Dal 9 dicembre gli stranieri che richiedono il permesso di soggiorno dovranno anche sostenere un esame d’italiano in un test. La novità la prevede il decreto 4 giugno 2010 (firmato dai ministri dell’Interno e dell’Istruzione, Roberto Maroni e Mariastella Gelmini), che entra in vigore in quella data. Messa così, forse il test dovremmo farlo tutti noi, anche chi è già cittadino italiano.

Il Dipartimento per le libertà civili e l’immigrazione del ministero dell’Interno ha messo a punto la procedura informatica per gestire le richieste. Lo straniero che intende chiedere il rilascio del permesso per soggiornanti di lungo periodo dovrà presentare alla prefettura la richiesta di partecipazione al test a tramite l’indirizzo www.testitaliano.interno.it. La prefettura dovrà convocarlo entro 60 giorni indicando data e luogo su dove svolgere il test.

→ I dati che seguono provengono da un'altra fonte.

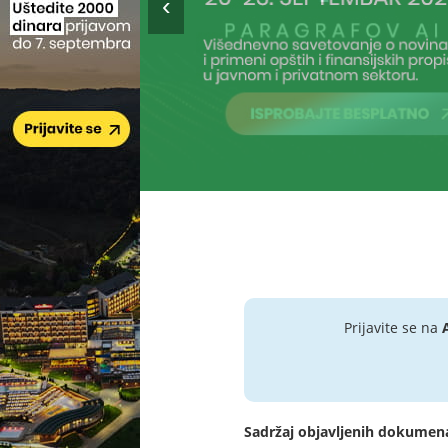
Prijavite se na
Sadržaj objavljenih dokumen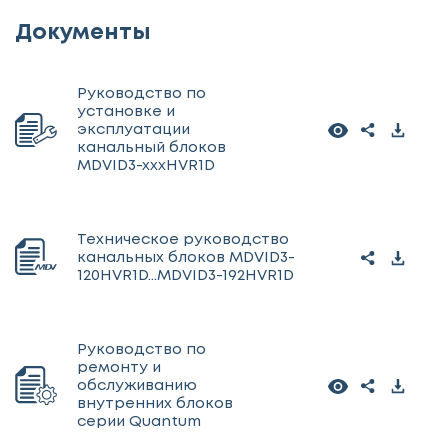
Документы
Руководство по
установке и
эксплуатации
канальный блоков
MDVID3-xxxHVR1D
Техническое руководство
канальных блоков MDVID3-
120HVR1D...MDVID3-192HVR1D
Руководство по
ремонту и
обслуживанию
внутренних блоков
серии Quantum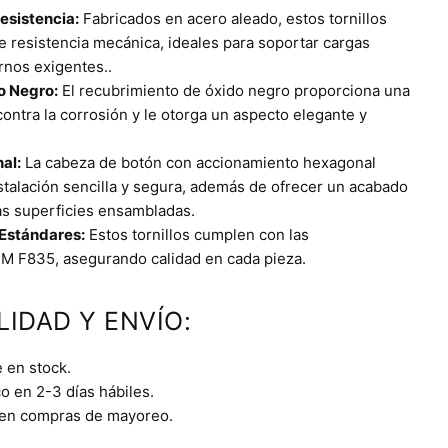
esistencia:
Fabricados en acero aleado, estos tornillos
 resistencia mecánica, ideales para soportar cargas
ornos exigentes..
o Negro:
El recubrimiento de óxido negro proporciona una
contra la corrosión y le otorga un aspecto elegante y
al:
La cabeza de botón con accionamiento hexagonal
instalación sencilla y segura, además de ofrecer un acabado
las superficies ensambladas.
Estándares:
Estos tornillos cumplen con las
M F835, asegurando calidad en cada pieza.
LIDAD Y ENVÍO:
 en stock.
o en 2-3 días hábiles.
 en compras de mayoreo.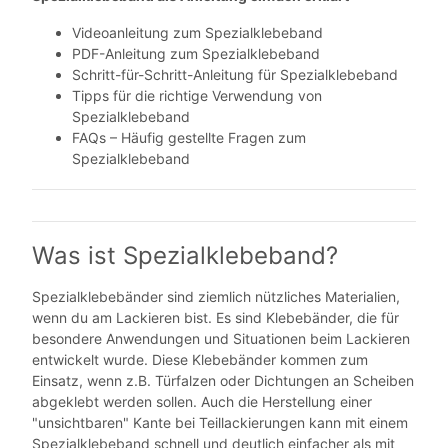
Videoanleitung zum Spezialklebeband
PDF-Anleitung zum Spezialklebeband
Schritt-für-Schritt-Anleitung für Spezialklebeband
Tipps für die richtige Verwendung von
Spezialklebeband
FAQs – Häufig gestellte Fragen zum
Spezialklebeband
Was ist Spezialklebeband?
Spezialklebebänder sind ziemlich nützliches Materialien,
wenn du am Lackieren bist. Es sind Klebebänder, die für
besondere Anwendungen und Situationen beim Lackieren
entwickelt wurde. Diese Klebebänder kommen zum
Einsatz, wenn z.B. Türfalzen oder Dichtungen an Scheiben
abgeklebt werden sollen. Auch die Herstellung einer
"unsichtbaren" Kante bei Teillackierungen kann mit einem
Spezialklebeband schnell und deutlich einfacher als mit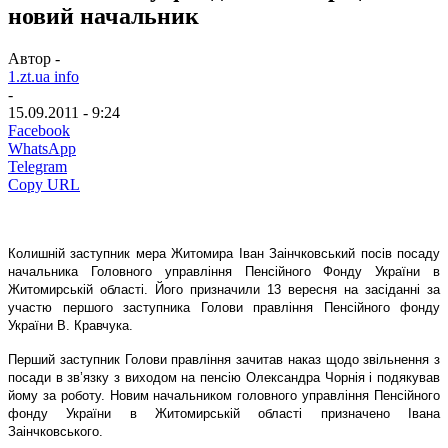
новий начальник
Автор -
1.zt.ua info
-
15.09.2011 - 9:24
Facebook
WhatsApp
Telegram
Copy URL
Колишній заступник мера Житомира Іван Заінчковський посів посаду
начальника Головного управління Пенсійного Фонду України в
Житомирській області.
Його призначили 13 вересня на засіданні за
участю першого заступника Голови правління Пенсійного фонду
України В. Кравчука.
Перший заступник Голови правління зачитав наказ щодо звільнення з
посади в зв’язку з виходом на пенсію Олександра Чорнія і подякував
йому за роботу. Новим начальником головного управління Пенсійного
фонду України в Житомирській області призначено Івана
Заінчковського.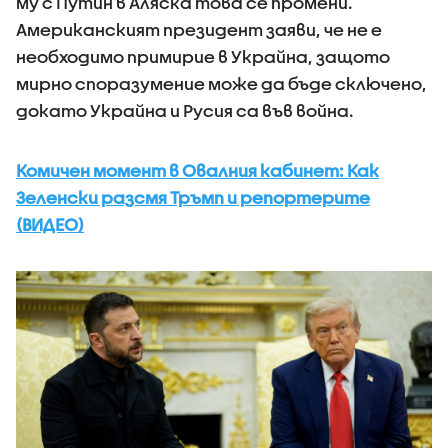
му с Путин в Аляска това се промени.
Американският президент заяви, че не е
необходимо примирие в Украйна, защото
мирно споразумение може да бъде сключено,
докато Украйна и Русия са във война.
Комичен момент в Овалния кабинет: Как
Зеленски разсмя Тръмп и репортерите
(ВИДЕО)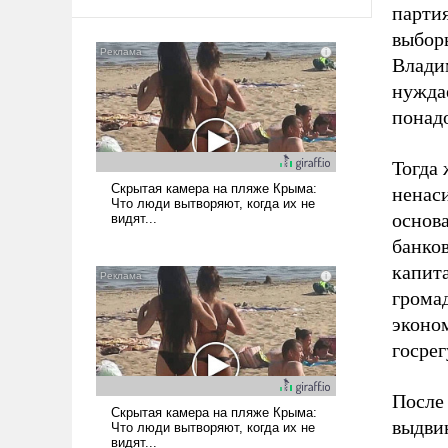
парти
выборы
Влади
нуждае
понад
Тогда 
ненаси
основа
банко
капит
грома
эконом
госрег
После
выдвин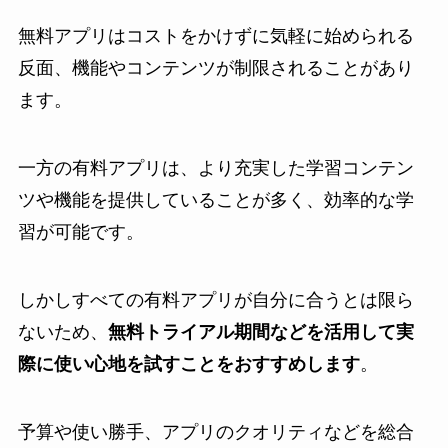
無料アプリはコストをかけずに気軽に始められる
反面、機能やコンテンツが制限されることがあり
ます。
一方の有料アプリは、より充実した学習コンテン
ツや機能を提供していることが多く、効率的な学
習が可能です。
しかしすべての有料アプリが自分に合うとは限ら
ないため、
無料トライアル期間などを活用して実
際に使い心地を試すことをおすすめします
。
予算や使い勝手、アプリのクオリティなどを総合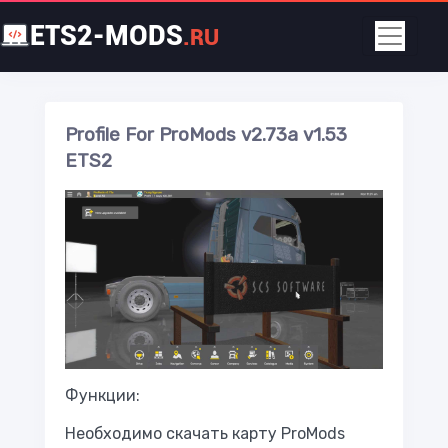
ETS2-MODS
.RU
Profile For ProMods v2.73a v1.53
ETS2
Функции:
Необходимо скачать карту ProMods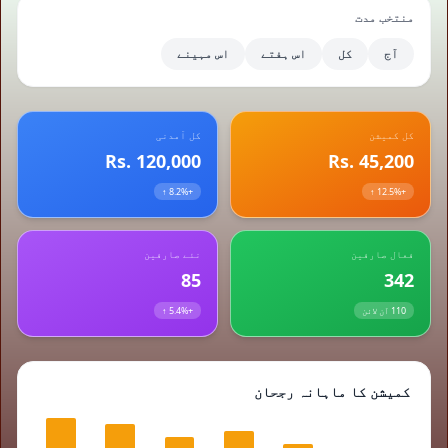
منتخب مدت
آج
کل
اس ہفتے
اس مہینے
کل کمیشن
کل آمدنی
Rs. 120,000
Rs. 45,200
+8.2% ↑
+12.5% ↑
فعال صارفین
نئے صارفین
85
342
110 آن لائن
+5.4% ↑
کمیشن کا ماہانہ رجحان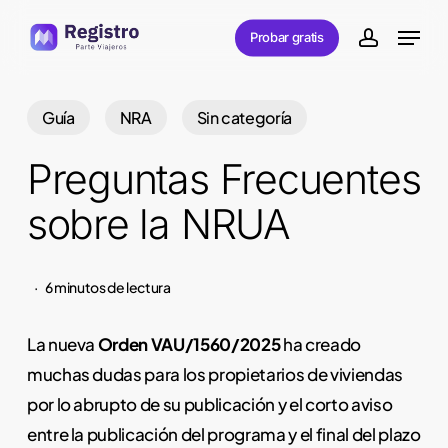
Skip
Menu
Probar gratis
to
account
main
content
Guía
NRA
Sin categoría
Preguntas Frecuentes
sobre la NRUA
6 minutos de lectura
La nueva
Orden VAU/1560/2025
ha creado
muchas dudas para los propietarios de viviendas
por lo abrupto de su publicación y el corto aviso
entre la publicación del programa y el final del plazo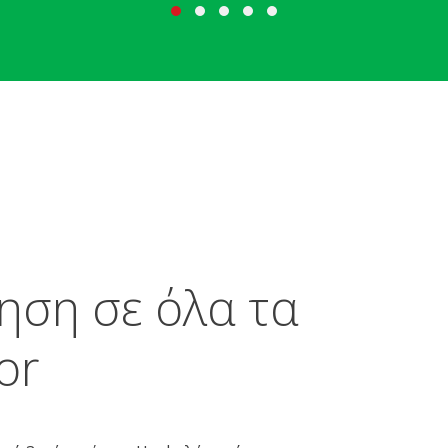
ηση σε όλα τα
or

L’esame si svolge con modalità informatiche ma, su richiesta, anche per iscritto. Prevede la comprensione di brevi testi, frasi ed espressioni di uso frequente. Per superare la prova il candidato deve conseguire almeno l’80% del punteggio complessivo. Se l’esito è positivo, lo straniero può presentare la domanda e la questura, verificati tutti gli altri requisiti richiesti, rilascia il permesso di soggiorno.
29 novembre 2010

°°° Berlusconi ha portato nei palazzi la feccia più malavitosa e ignorante d’Europa, a cominciare da lui medesimo, però questo regime razzista pretende che siano i migranti, moltissimi dei quali laureati e diplomati (sul serio, non comprando i titoli come berlusconi e la Gelmini, per esempio…) a parlare correttamente la nostra lingua. E Berlusconi che dice “andevamo, corravamo, Romolo e Remolo”? E la Gelmini che dice “i carceri” e altre amenità? E stendiamo un velo pietoso sui linguaggi improbabili di fascisti e legaioli… MA NE VOGLIAMO PARLARE?